"Il ne se comportait pas selon les lois de la physique conventionnelle" déclare un pilote de la Marine US

Publié le 20/12/2019

  • Le pilote à la retraite de la Marine, Chad Underwood, s'est exprimé jeudi lors d'une interview
  • Il est celui qui a tourné la célèbre vidéo d'OVNI sur le Pacifique en 2004
  • Des objets inhabituels avaient été suivis par le groupe de transporteur USS Nimitz pendant des jours
  • Des pilotes d'avions de chasse à bord d’un Super Hornet de la Marine ont ensuite établi un contact visuel
  • Ils ont décrit l'objet comme ayant une forme oblongue blanche, sans ailes ni fenêtres
Le pilote de chasse américain dont l'avion a filmé, en 2004, les fameuses images du tic-tac volant, toujours inexpliquées, s’est exprimé pour la première fois au sujet de sa rencontre rapprochée.
 
Chad Underwood a rompu 15 ans de silence à ce sujet dans une interview accordée au New York Magazine. Il a décrit l'objet enregistré au-dessus de l'océan Pacifique.
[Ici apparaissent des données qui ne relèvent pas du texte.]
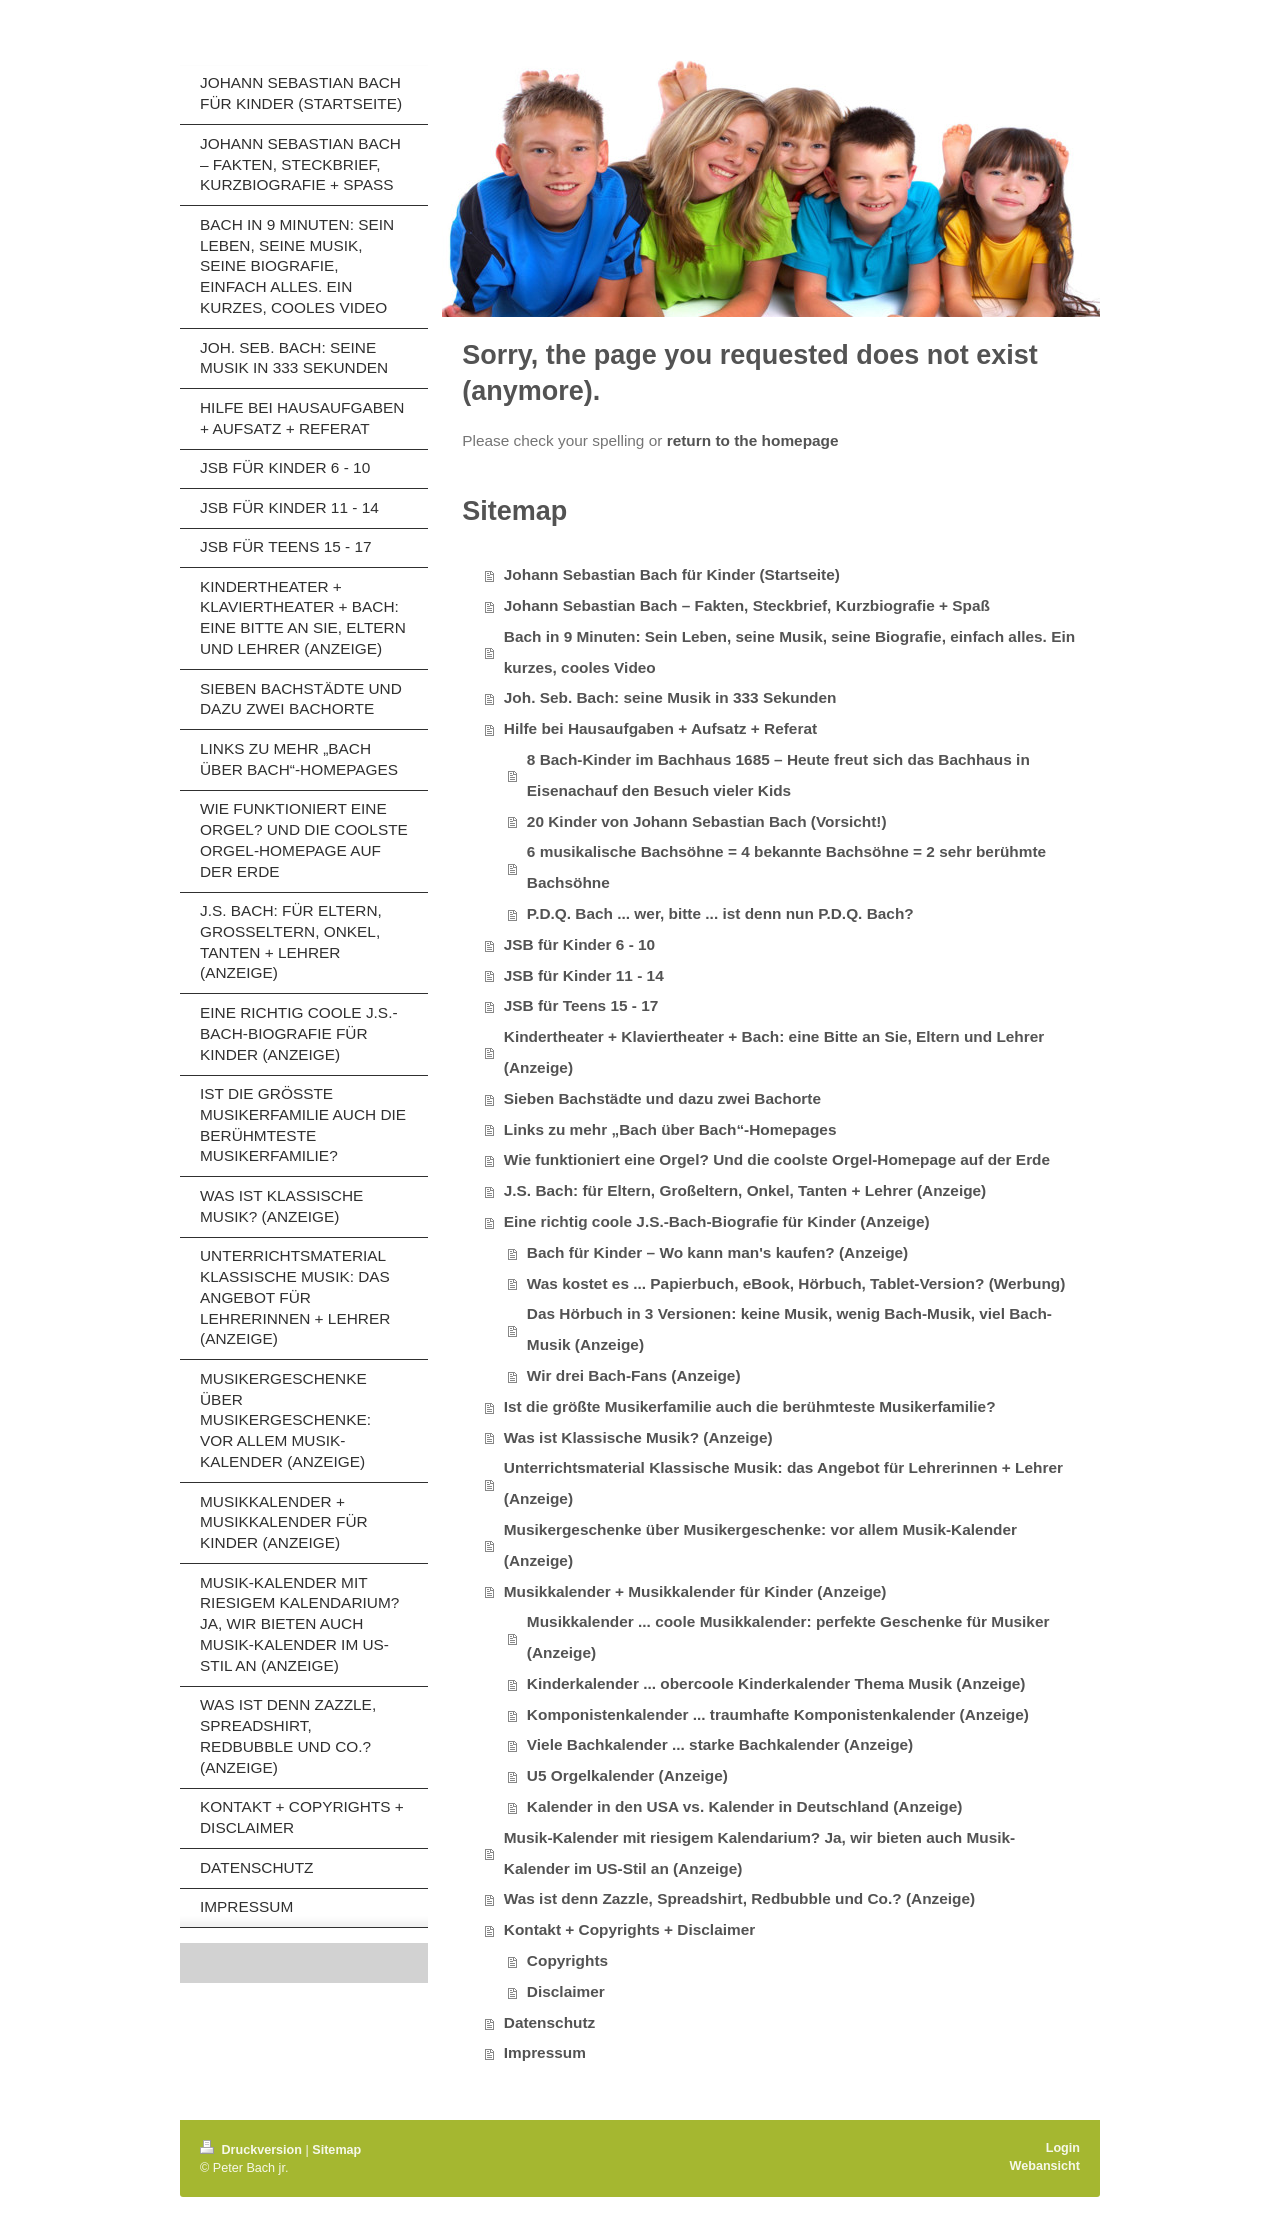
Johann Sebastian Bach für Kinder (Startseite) (672, 574)
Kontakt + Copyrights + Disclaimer (629, 1929)
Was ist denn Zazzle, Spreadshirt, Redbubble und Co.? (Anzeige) (739, 1898)
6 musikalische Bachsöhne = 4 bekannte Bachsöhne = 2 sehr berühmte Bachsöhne (786, 867)
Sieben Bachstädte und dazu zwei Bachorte (662, 1098)
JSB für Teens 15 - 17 (581, 1005)
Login (1063, 2148)
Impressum (545, 2052)
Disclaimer (566, 1991)
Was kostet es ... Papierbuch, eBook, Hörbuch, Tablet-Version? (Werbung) (796, 1283)
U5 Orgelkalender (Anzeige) (627, 1775)
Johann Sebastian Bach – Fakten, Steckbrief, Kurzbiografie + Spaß (747, 605)
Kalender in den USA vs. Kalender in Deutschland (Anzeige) (745, 1806)
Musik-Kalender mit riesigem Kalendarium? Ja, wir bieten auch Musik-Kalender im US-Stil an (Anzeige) (759, 1853)
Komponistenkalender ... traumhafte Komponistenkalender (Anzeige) (778, 1714)
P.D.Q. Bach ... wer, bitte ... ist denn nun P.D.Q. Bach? (720, 913)
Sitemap (336, 2150)
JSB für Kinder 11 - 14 (584, 975)
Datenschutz (550, 2022)
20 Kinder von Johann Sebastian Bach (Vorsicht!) (707, 821)
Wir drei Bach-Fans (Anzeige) (634, 1375)
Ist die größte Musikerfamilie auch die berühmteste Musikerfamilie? (750, 1406)
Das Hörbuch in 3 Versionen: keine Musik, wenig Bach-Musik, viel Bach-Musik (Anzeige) (789, 1329)
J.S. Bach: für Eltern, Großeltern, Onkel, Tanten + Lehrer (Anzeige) (745, 1190)
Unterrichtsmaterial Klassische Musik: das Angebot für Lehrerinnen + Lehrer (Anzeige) (783, 1483)
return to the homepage (753, 440)
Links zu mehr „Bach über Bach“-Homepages (670, 1129)
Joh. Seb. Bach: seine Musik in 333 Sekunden (670, 697)
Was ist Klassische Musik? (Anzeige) (638, 1437)
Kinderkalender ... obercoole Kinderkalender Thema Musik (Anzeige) (776, 1683)
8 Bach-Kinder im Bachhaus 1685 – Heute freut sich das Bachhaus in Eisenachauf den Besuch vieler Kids (778, 775)
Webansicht (1045, 2166)
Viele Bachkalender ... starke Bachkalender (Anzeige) (720, 1744)
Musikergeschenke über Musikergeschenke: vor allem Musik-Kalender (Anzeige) (760, 1545)
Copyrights (567, 1960)
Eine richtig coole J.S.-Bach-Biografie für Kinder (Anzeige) (717, 1221)
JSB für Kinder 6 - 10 (579, 944)
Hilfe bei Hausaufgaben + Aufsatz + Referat (660, 728)
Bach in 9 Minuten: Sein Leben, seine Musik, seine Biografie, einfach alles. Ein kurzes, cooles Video (789, 652)
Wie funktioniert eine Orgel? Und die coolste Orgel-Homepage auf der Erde (777, 1159)
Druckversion (253, 2150)
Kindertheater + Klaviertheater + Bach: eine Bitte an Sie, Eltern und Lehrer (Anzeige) (774, 1052)
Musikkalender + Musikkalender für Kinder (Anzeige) (695, 1591)
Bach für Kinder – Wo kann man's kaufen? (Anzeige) (717, 1252)
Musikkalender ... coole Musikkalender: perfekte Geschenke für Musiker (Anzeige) (788, 1637)
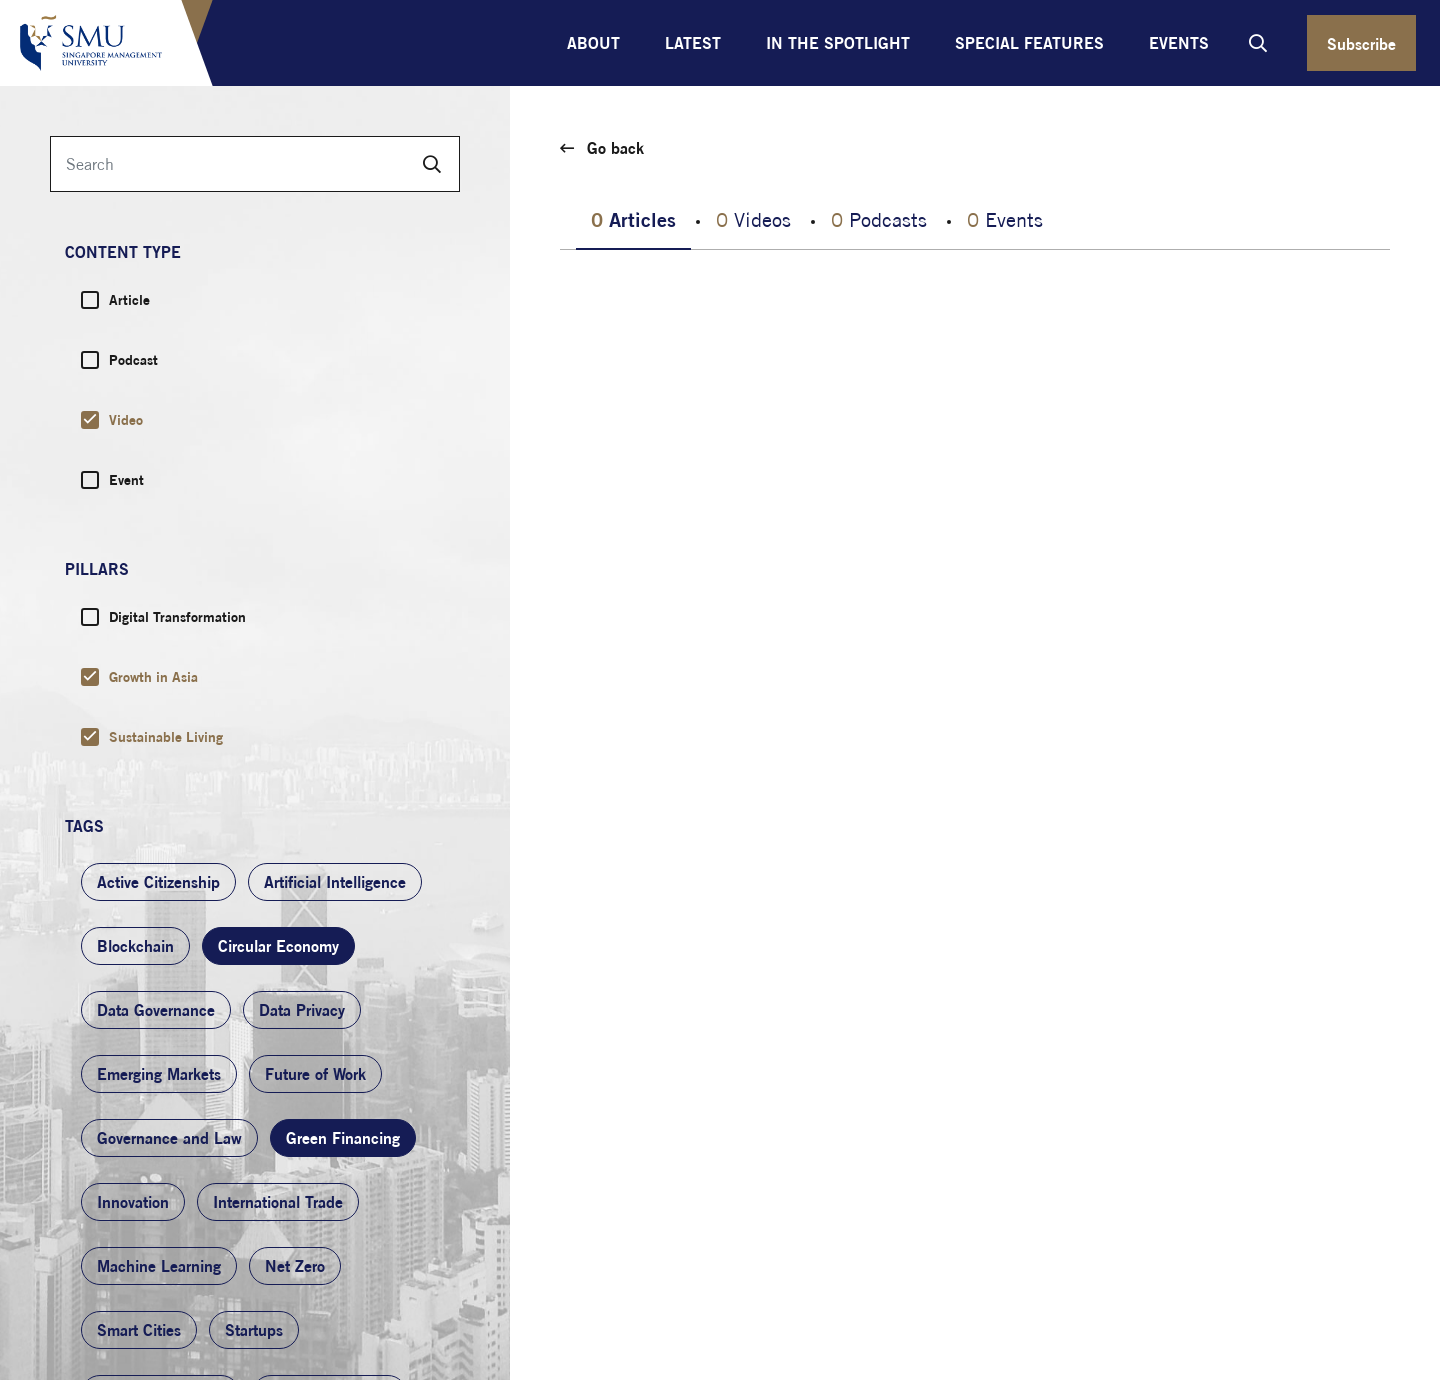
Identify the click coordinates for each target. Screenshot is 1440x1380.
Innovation (133, 1202)
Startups (254, 1330)
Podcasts (879, 219)
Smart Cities (139, 1330)
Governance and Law (169, 1138)
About (593, 43)
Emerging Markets (159, 1074)
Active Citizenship (158, 882)
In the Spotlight (838, 43)
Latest (693, 43)
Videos (753, 219)
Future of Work (315, 1074)
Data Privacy (302, 1010)
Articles (633, 219)
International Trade (278, 1202)
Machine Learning (159, 1266)
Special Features (1029, 43)
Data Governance (156, 1010)
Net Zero (295, 1266)
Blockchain (135, 946)
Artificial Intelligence (335, 882)
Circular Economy (278, 946)
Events (1179, 43)
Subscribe (1361, 44)
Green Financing (343, 1138)
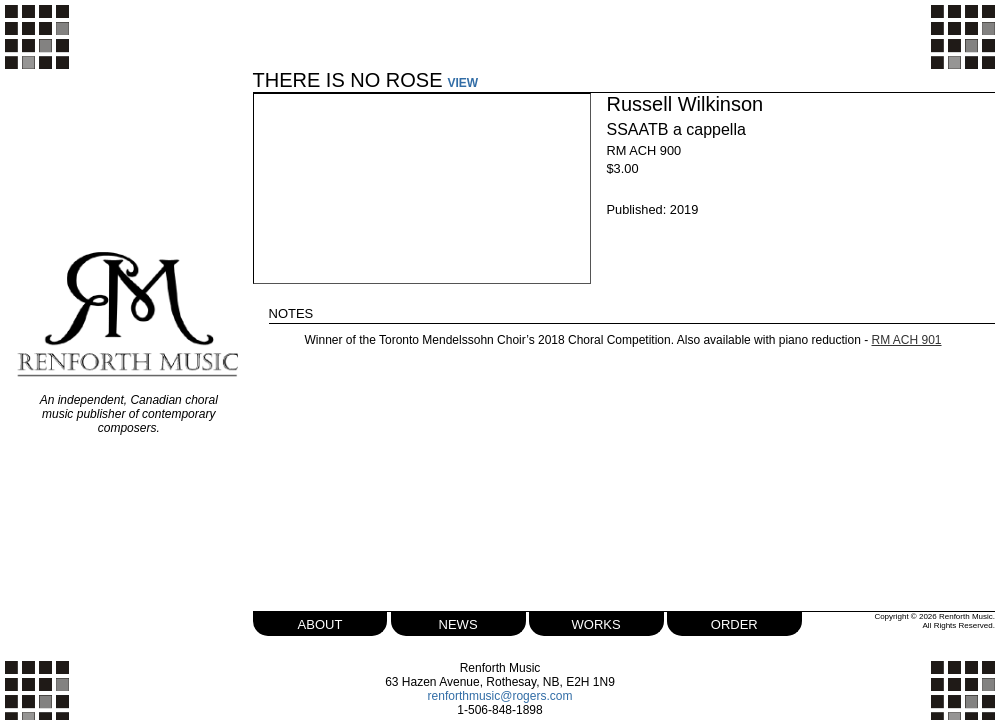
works (596, 622)
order (734, 622)
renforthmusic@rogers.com (500, 696)
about (320, 622)
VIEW (463, 83)
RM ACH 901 (907, 340)
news (458, 622)
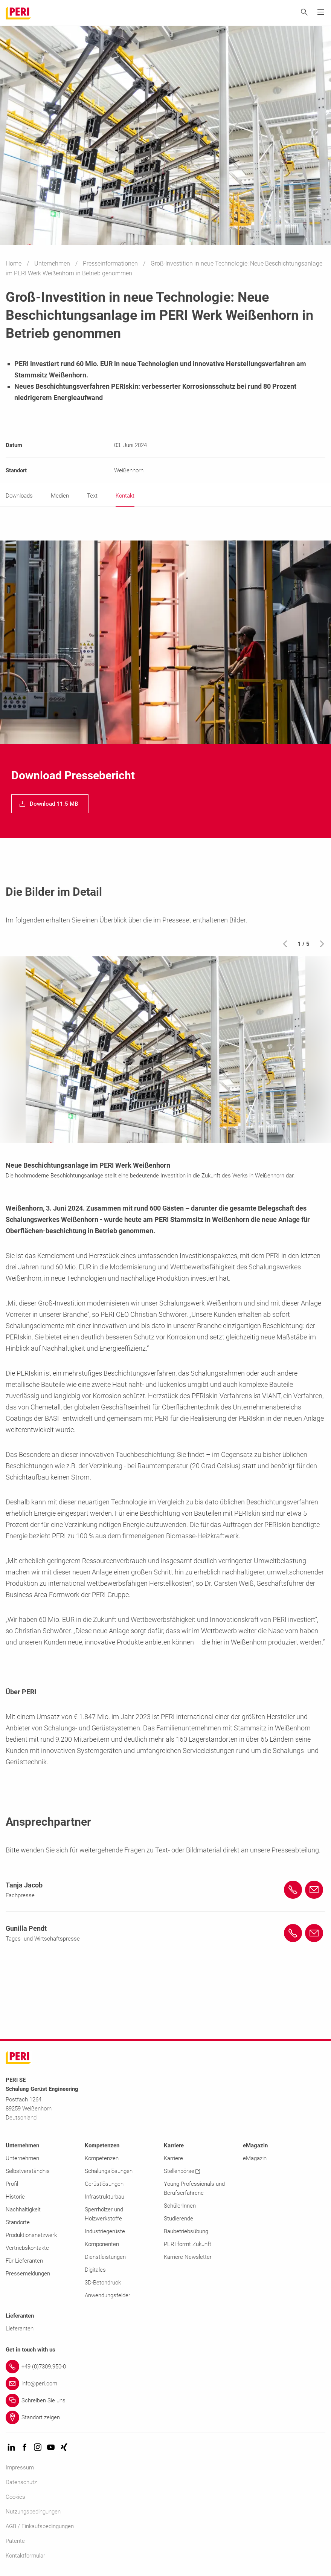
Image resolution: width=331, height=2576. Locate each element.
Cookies (15, 2497)
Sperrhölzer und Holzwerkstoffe (104, 2214)
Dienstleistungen (105, 2257)
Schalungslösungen (109, 2171)
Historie (15, 2196)
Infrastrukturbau (104, 2196)
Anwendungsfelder (107, 2295)
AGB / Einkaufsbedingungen (40, 2526)
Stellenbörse (182, 2171)
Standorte (18, 2222)
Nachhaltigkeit (23, 2209)
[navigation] (49, 803)
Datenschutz (21, 2482)
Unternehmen (53, 263)
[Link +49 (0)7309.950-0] (165, 2366)
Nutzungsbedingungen (33, 2511)
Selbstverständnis (28, 2171)
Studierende (178, 2218)
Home (14, 263)
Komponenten (102, 2244)
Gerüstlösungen (104, 2184)
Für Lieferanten (24, 2260)
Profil (12, 2184)
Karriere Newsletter (188, 2257)
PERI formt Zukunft (187, 2244)
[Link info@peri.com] (165, 2383)
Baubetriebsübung (186, 2231)
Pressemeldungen (28, 2273)
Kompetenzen (102, 2158)
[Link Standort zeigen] (165, 2417)
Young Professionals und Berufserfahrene (194, 2188)
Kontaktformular (25, 2555)
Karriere (173, 2158)
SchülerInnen (180, 2205)
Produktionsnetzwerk (31, 2235)
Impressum (20, 2467)
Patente (15, 2541)
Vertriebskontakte (27, 2248)
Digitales (95, 2269)
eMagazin (255, 2158)
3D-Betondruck (103, 2282)
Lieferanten (20, 2328)
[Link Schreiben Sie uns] (165, 2400)
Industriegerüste (105, 2231)
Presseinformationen (111, 263)
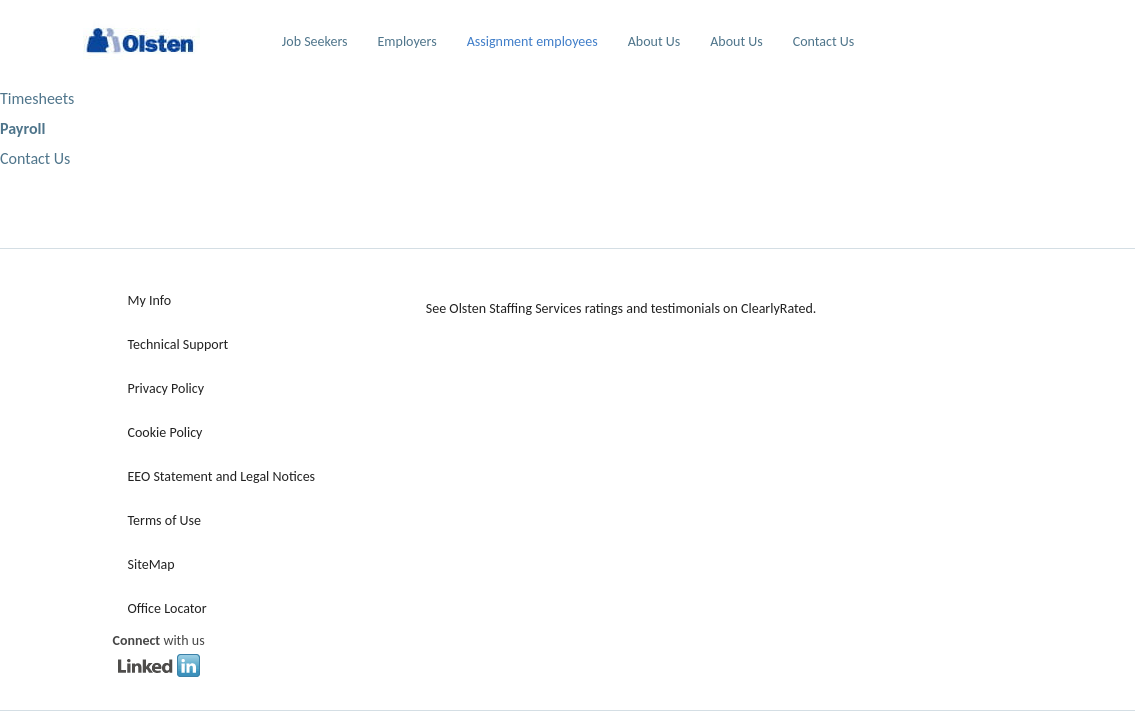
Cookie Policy (165, 432)
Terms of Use (165, 520)
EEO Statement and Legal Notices (222, 476)
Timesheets (37, 98)
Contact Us (824, 41)
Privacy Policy (166, 388)
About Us (654, 41)
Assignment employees (532, 41)
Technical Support (178, 344)
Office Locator (167, 608)
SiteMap (151, 564)
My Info (150, 300)
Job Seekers (315, 41)
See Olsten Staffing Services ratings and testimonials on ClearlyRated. (621, 308)
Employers (407, 41)
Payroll (22, 128)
Selon lui, il "ne respectait pas les lois de la physique conventionnelle".
 
Il a déclaré : "Cela allait de 50.000 pieds à 100 pieds en quelques secondes, ce qui n'est pas possible."
 
Le tic-tac, ainsi nommé en raison de sa forme arrondie et de sa couleur blanche, a été filmé alors que la marine américaine tentait d'identifier une série d'objets repérés sur un radar volant au large de la côte ouest des États-Unis, en novembre 2004.
 
L'authenticité du film, qui a été rendu public pour la première fois en 2017, a finalement été confirmée par le Pentagone plus tôt cette année. Les fonctionnaires ont déclaré qu'ils n'avaient toujours aucune idée sur l'origine de l'objet enregistré.
 
Les explications du phénomène météorologique, des oiseaux etc ont tous été exclus.
 
S'adressant au New York Magazine,  M. Underwood a déclaré: "Ce qui m'a le plus frappé, c'est son comportement erratique. Et ce que je veux dire par "erratique", c'est que ses changements d'altitude, de vitesse de l'air et d'aspect étaient tout à fait différents des choses que j'ai jamais rencontrées avant de voler et me retrouver face à d'autres cibles aériennes".
 
« Il se comportait simplement d'une manière qui n'est pas physiquement normale. Voilà ce qui a attiré mon attention… »
 
Et il a ajouté : « Il ne se comporte pas d'une manière prévisible ou normale selon la manière dont les objets volants se déplacent physiquement ».»
 
« Normalement, vous voyez des moteurs émettre un panache de chaleur. Cet objet ne faisait pas ça. La vidéo montre une source de chaleur, mais les signatures normales d'un panache d'échappement n'étaient pas là. Il n'y avait aucun signe de propulsion », a-t-il déclaré.
 
Underwood a dit que l'objet volait très haut pour être des oiseaux et a rejeté la notion de ballon météo en raison de ses mouvements irréguliers et soudains.

 
L'observation est survenue pendant une quinzaine de jours au cours desquelles l’USS Princeton avait remarqué des avions inconnus détecté par intermittence par ses systèmes radar au large de la côte ouest des États-Unis. 

Le contact a été jugé si inexplicable que le système a été arrêté et redémarré pour vérifier les bogues, mais les opérateurs ont continué à suivre l'objet mystérieux par la suite.
 
Puis, le 14 novembre, le commandant David Fravor effectuait une mission au large de l'USS Nimitz lorsqu'il a regardé l'objet. Il semblait, a-t-il dit plus tard, plonger sous l'eau, puis refaire surface avant d'accélérer hors de sa vue lorsqu'il s'approchait.
 
Lorsque Fravor a atterri, il a dit à Underwood, qui s’apprêtait à décoller vers sa mission, d'être au courant d'une activité inhabituelle.
 
Fravor a parlé à Underwood de la rencontre bizarre avant de l’exhorté de garder les yeux ouverts. Underwood a répondu que l'équipage radar du Princeton avait déjà signalé un objet qu'ils voulaient que les combattants tentent de suivre.
 
Underwood n'a pas pu exclure l’hypothèse que l'objet puisse être une sorte de projet militaire américain hautement comme cela a déjà été le cas dans d'autres scénarios.
 
À ce jour, Underwood n'est pas sûr de ce qu'était l'objet, et il refuse de spéculer.